**EXTRACTED INFORMATION:**
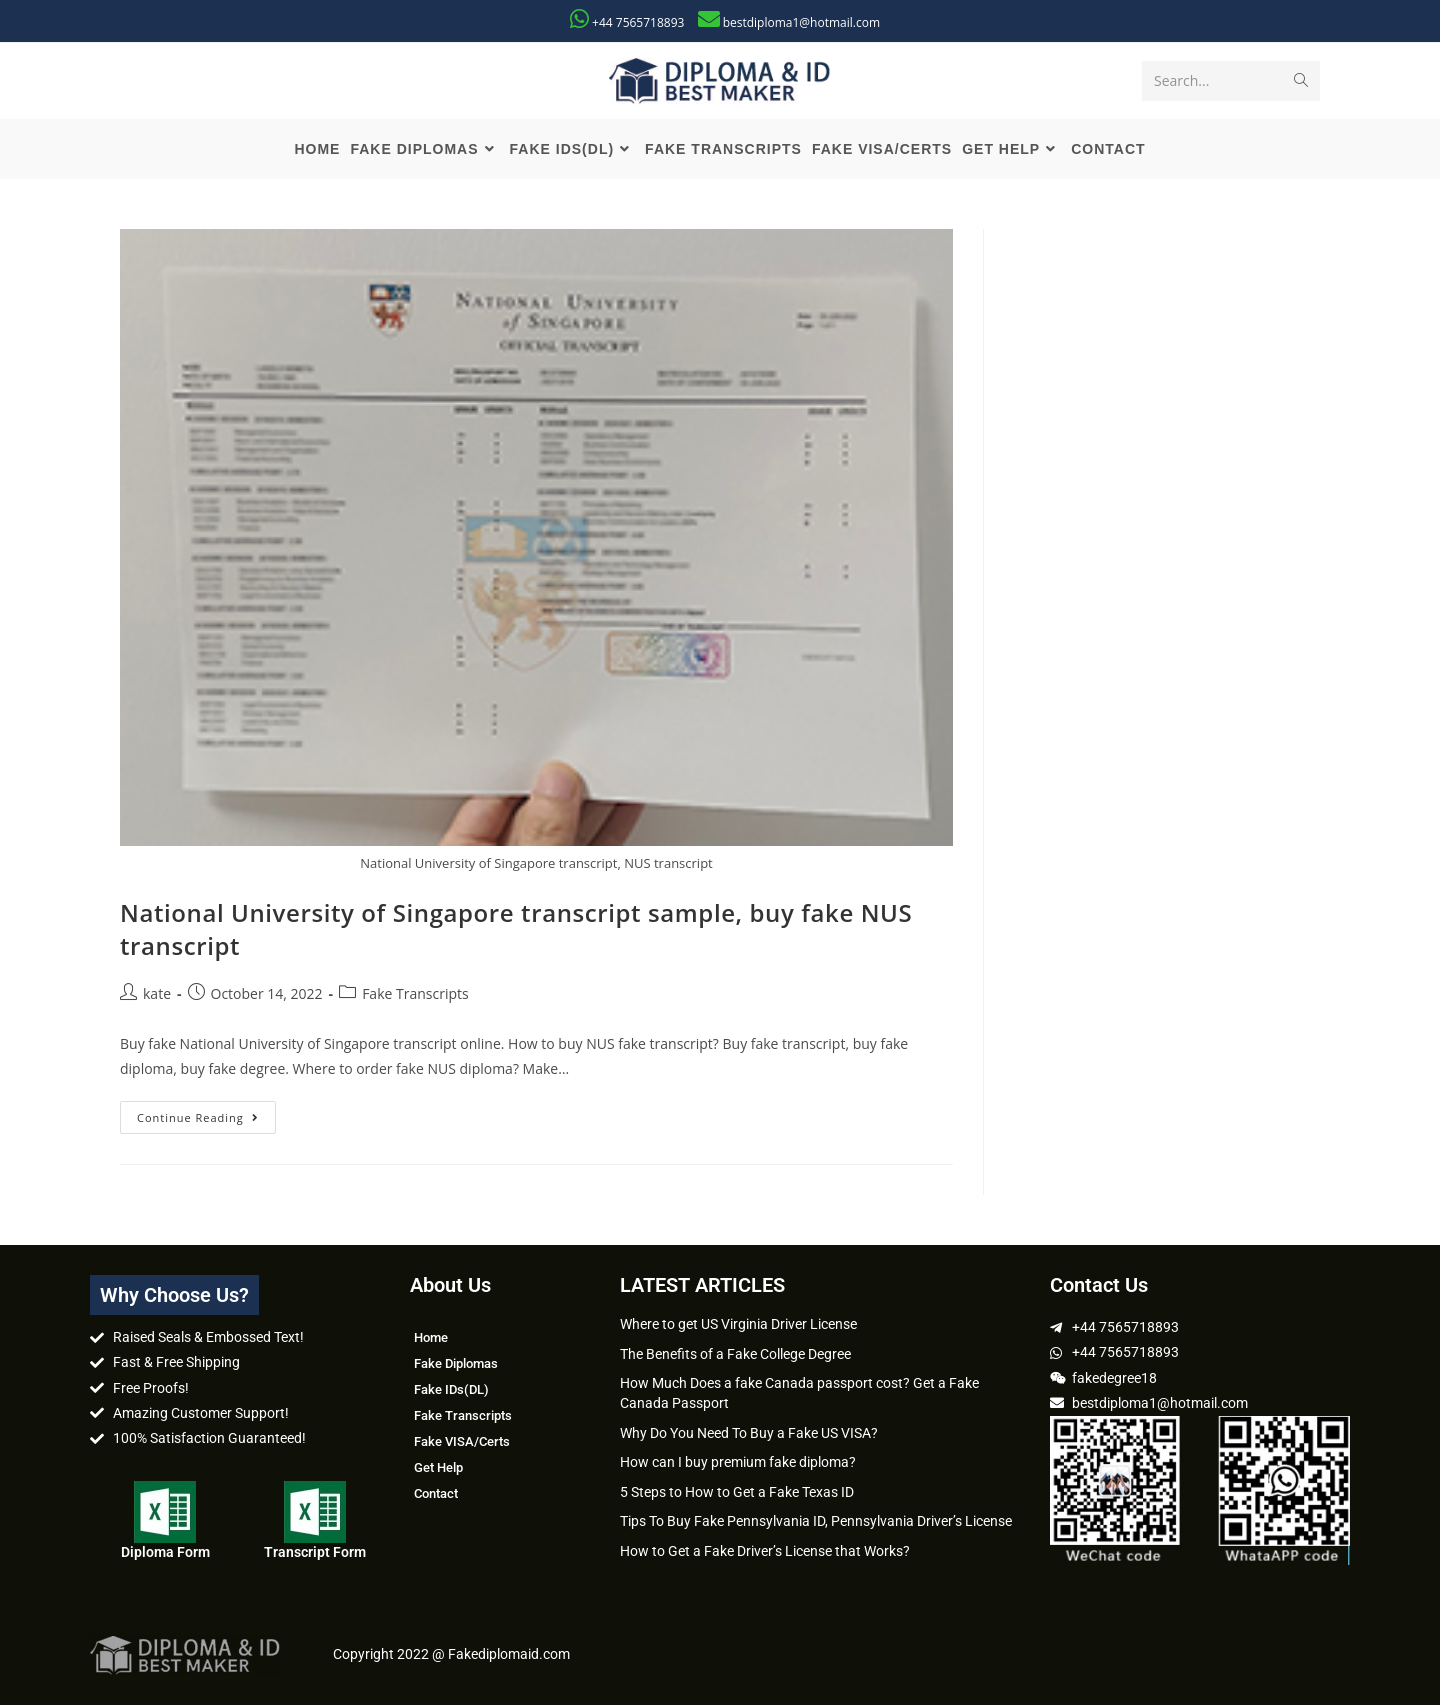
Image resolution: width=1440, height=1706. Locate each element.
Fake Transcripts (415, 994)
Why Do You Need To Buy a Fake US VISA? (749, 1434)
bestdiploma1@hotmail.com (801, 22)
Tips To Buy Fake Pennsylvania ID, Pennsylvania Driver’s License (816, 1522)
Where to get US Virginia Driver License (738, 1325)
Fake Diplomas (456, 1364)
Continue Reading (206, 1114)
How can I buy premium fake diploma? (738, 1463)
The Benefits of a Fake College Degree (735, 1355)
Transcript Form (315, 1553)
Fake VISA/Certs (462, 1442)
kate (157, 994)
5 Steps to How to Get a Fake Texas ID (737, 1493)
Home (431, 1338)
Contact (436, 1494)
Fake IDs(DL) (451, 1390)
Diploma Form (165, 1553)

**TASK ITEM:** Only lines of the material that contain the word "Driver" belong in the answer; copy each one.

**RESPONSE TO THE EXERCISE:**
Tips To Buy Fake Pennsylvania ID, Pennsylvania Driver’s License (816, 1522)
Where to get US Virginia Driver License (738, 1325)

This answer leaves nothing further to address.